Computational thinking for digital technologies

Computational thinking enables a student to express problems, and formulate solutions in a way that means a computer (an information processing agent) can be used to solve them.

  • Students develop computational and algorithmic thinking skills, and an understanding of the computer science principles that underlie all digital technologies. They become aware of what is, and is not, possible with computing, so they are able to make judgments and informed decisions as citizens of the digital world.
  • Students learn core programming concepts and how to take advantage of the capabilities of computers, so that they can become creators of digital technologies, not just users. They will develop an understanding of how computer data is stored, how all the information within a computer system is presented using digits, and the impact that different data representations have on the nature and use of this information.  

Digital technologies has changed from achievement objectives to  Computational thinking progress outcomes.  

Designing and developing digital outcomes

Students understand that digital applications and systems are created for humans by humans.

  • Students develop increasingly sophisticated understandings and skills related to designing and producing quality, fit-for-purpose, digital outcomes.
  • They develop their understanding of the digital information technologies that people need in order to locate, analyse, evaluate, and present digital information efficiently, effectively, and ethically.
  • They become more expert in manipulating and combining data, using information management tools to create an outcome.
  • They become aware of the unique intellectual property issues that arise in digital systems, particularly approaches to copyright and patents.
  • Students also become more aware of how to build, install, maintain, and support computers, networks, and systems so that they are secure and efficient.
  • Students develop knowledge and skills in using different creative digital technologies to create digital content for the web, interactive digital platforms, and print. They construct digital media outcomes that integrate media types and incorporate original content.
  • They also learn about the way electronic components and techniques are used to design digital devices, and become increasingly skilled in integrating electronic components and techniques to assemble and test an electronic environment. 
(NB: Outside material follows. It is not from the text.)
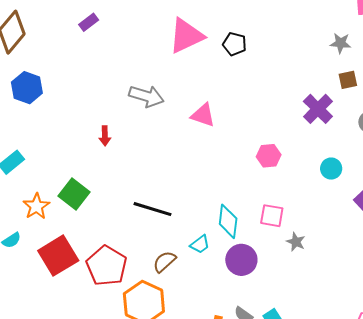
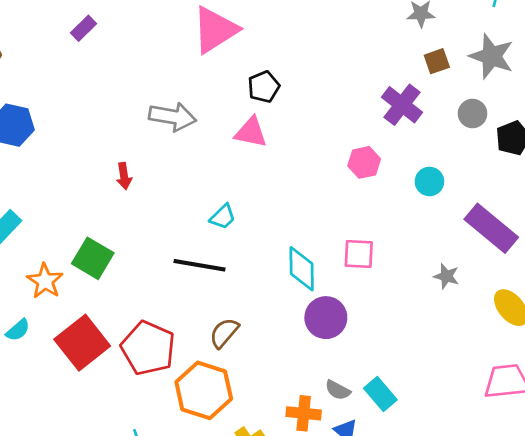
black pentagon: (235, 44) -> (264, 87), moved, turned -30
pink hexagon: (269, 156) -> (364, 162), moved
gray star: (296, 242) -> (446, 276), moved
cyan trapezoid: (200, 244) -> (223, 217), moved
Find out more about  Designing and developing digital outcomes progress outcomes.

Digital technologies progress outcomes

These are the significant learning steps in a student’s learning journey. They explicitly state the critical learning (not “left to chance” learning). This is different to achievement objectives which are more of a broad statement and imply that every year a student will step up their learning. Most of the time, the learning between each progress outcome is varied because it takes longer for the student to grasp that critical knowledge and/or skill. This explains the gaps in the progress outcomes. 

Work towards progress outcomes in computational thinking for digital technologies and designing and developing digital outcomes should build each year in order to ensure learners achieve all of the significant learning steps, while recognising that progress outcomes are not aligned directly to curriculum levels.